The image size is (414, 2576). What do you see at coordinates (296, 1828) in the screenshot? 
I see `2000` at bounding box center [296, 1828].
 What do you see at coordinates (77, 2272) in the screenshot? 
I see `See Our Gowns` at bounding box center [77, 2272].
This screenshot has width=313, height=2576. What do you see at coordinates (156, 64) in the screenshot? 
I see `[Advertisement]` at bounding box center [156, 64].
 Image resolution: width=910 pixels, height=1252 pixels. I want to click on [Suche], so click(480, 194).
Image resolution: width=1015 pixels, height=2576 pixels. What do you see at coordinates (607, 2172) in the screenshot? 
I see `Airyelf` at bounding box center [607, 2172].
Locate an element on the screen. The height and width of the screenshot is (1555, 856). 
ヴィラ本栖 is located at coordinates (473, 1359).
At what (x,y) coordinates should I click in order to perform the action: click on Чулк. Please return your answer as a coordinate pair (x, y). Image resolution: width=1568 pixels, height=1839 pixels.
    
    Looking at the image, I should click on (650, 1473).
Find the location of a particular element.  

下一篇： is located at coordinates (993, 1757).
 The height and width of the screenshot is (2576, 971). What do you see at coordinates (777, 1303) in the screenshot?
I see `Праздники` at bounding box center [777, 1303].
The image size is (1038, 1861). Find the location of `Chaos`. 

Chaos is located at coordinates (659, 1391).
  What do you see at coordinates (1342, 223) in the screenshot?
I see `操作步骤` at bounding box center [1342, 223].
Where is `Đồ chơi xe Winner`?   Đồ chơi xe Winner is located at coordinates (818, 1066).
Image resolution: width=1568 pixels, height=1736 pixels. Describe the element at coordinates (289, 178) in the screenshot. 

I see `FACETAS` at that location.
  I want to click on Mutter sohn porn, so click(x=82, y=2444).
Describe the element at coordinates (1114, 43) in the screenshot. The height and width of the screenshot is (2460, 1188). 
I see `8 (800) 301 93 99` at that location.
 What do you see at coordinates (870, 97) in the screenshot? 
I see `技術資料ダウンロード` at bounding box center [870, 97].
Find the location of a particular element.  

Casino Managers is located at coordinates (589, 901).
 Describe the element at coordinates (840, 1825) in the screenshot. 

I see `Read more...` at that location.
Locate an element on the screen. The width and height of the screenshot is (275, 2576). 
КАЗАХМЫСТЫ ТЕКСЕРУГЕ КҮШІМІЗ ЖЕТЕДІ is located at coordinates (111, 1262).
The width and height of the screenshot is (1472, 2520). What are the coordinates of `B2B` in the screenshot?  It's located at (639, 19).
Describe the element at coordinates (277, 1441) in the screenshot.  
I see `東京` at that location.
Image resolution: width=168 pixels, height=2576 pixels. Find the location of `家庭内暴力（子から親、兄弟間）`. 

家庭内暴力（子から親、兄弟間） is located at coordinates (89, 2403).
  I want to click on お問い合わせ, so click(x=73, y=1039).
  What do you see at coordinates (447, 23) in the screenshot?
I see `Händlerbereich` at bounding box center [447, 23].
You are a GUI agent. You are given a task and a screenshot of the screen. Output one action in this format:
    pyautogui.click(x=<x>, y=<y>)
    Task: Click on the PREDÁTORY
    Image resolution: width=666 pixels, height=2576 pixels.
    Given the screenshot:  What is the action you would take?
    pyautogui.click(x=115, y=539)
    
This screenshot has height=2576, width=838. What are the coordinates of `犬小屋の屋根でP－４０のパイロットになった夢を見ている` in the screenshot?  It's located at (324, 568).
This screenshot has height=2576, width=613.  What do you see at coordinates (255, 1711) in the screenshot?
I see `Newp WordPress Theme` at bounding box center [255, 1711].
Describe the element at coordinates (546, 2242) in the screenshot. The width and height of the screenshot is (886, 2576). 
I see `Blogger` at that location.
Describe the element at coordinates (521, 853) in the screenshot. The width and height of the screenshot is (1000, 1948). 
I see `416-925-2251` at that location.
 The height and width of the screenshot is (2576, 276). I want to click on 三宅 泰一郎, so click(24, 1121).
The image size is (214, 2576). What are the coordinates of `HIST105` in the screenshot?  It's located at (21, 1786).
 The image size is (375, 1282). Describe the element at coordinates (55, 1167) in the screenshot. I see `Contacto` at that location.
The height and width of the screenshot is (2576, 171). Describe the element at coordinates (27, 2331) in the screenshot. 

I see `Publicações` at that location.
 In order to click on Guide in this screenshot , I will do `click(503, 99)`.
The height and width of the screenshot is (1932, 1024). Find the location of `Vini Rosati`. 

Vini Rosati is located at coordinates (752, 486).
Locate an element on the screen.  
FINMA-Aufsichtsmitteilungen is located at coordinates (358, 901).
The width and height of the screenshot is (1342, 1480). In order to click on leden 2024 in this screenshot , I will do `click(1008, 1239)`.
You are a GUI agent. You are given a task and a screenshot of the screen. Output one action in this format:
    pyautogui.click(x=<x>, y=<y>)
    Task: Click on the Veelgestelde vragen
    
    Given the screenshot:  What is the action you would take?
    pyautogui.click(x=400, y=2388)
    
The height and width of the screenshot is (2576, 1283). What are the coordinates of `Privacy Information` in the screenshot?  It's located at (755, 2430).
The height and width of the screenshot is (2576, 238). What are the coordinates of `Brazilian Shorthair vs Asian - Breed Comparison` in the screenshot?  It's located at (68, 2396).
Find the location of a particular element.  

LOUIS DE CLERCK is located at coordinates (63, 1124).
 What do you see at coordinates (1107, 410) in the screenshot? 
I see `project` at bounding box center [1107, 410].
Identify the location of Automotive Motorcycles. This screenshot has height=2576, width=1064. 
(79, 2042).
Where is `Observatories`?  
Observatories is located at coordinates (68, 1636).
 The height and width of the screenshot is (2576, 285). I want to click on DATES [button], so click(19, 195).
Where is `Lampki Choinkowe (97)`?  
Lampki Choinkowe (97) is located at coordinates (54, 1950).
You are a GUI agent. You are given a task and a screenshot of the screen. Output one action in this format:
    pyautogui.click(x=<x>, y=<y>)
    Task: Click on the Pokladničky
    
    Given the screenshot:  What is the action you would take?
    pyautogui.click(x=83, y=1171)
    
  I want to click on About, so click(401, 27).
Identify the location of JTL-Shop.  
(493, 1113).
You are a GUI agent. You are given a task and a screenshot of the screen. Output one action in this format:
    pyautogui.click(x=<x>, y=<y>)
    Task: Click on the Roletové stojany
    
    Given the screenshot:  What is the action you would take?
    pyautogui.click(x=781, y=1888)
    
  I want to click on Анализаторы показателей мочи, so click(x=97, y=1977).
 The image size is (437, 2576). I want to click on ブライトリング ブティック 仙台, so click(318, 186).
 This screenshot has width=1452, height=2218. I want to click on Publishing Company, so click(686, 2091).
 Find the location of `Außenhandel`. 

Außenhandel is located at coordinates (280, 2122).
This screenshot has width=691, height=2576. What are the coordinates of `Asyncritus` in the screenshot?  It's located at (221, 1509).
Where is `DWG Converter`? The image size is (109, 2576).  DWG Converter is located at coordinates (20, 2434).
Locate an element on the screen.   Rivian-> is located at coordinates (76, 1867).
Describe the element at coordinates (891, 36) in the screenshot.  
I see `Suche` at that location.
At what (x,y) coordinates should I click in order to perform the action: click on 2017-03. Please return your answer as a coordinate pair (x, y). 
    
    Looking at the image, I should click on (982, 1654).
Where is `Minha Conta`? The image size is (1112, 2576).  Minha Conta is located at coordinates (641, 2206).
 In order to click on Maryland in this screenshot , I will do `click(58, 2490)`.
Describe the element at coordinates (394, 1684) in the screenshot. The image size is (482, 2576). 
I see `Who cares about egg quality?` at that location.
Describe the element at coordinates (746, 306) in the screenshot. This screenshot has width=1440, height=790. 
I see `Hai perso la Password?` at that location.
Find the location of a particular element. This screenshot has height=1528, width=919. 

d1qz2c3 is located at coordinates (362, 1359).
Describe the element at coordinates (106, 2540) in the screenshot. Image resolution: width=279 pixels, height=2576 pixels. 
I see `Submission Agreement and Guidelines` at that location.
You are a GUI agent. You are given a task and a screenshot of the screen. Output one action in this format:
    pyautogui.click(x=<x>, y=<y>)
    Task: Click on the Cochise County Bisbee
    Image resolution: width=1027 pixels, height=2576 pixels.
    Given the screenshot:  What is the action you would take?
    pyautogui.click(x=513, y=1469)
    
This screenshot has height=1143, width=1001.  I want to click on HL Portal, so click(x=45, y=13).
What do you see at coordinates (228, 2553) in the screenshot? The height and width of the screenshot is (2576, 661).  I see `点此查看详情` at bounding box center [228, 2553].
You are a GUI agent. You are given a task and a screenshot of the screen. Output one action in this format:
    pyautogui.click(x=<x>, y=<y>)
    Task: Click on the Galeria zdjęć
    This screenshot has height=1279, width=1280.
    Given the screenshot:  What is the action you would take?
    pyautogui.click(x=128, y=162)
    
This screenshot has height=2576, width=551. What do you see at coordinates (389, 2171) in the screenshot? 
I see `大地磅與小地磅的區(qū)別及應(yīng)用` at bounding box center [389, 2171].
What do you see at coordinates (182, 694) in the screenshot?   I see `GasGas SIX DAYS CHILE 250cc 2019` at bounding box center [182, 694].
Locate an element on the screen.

○ ○ ○

What you have to do
Using the records, work out how many lines include "will", and reply with that number alone.

Answer
3